It was approaching 3:30 pm in the afternoon as I sat finishing up progress notes for the day. As I looked at my watch, I felt the feeling of dread start to creep in. At any moment I would be getting a text message from my husband about how our son’s day at school had gone. Lately, the reports had been pretty grim with lots of refusing to do his schoolwork, hitting and swearing. I had little confidence that today would be any different. The stress of raising a child with special needs and being a surgeon was starting to wear on me, and I wasn’t sure how much longer I could carry on worrying as intensely about my son’s behavior as I did about the critically ill patients I cared for in the burn ICU. It would have been so easy to give up hope and believe that my son couldn’t succeed at school, but history told me that betting against him was a poor plan.

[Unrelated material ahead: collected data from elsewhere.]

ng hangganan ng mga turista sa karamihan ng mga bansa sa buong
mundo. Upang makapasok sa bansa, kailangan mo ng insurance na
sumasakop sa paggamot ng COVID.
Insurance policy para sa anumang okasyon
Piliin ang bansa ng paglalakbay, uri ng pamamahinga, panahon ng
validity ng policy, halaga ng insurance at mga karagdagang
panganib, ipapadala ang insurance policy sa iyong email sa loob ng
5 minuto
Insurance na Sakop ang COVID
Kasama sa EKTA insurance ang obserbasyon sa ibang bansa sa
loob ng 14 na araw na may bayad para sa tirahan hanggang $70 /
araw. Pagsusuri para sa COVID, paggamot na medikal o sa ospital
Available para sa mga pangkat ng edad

Nothing about being a mom and a surgeon had gone as I had planned. I had planned to have a baby while I was spending two years in the lab, but life had other plans. Instead, I returned to my third clinical year 12 weeks pregnant. I had planned to take call the night before I was going to be induced at 39 weeks, but, instead, I developed pre-eclampsia and was induced at 36 6/7 weeks, leaving my administrative chief scrambling to find coverage for my last two calls. I had planned on having a healthy baby and spending my eight weeks of maternity leave at home bonding with my new little boy. Instead, I had a baby with CHARGE Syndrome who spent six weeks in the NICU, came home with a g-tube, had eight therapy sessions a week, and eventually underwent nine operations in his first two years of life.
While it would be easy to be disappointed at how things did not go as planned (and trust me there are times that I was very angry with the world), I have gained more than I could have possibly expected as a mother through our struggles. I have learned tenacity from watching a little boy take his first steps after 29 months of grueling therapy. I have learned patience from the six years it took my son to learn to eat by mouth and finally get his g-tube removed. I learned pure joy from hearing him call me Mommy for the first time after his cochlear implant and years of speech therapy.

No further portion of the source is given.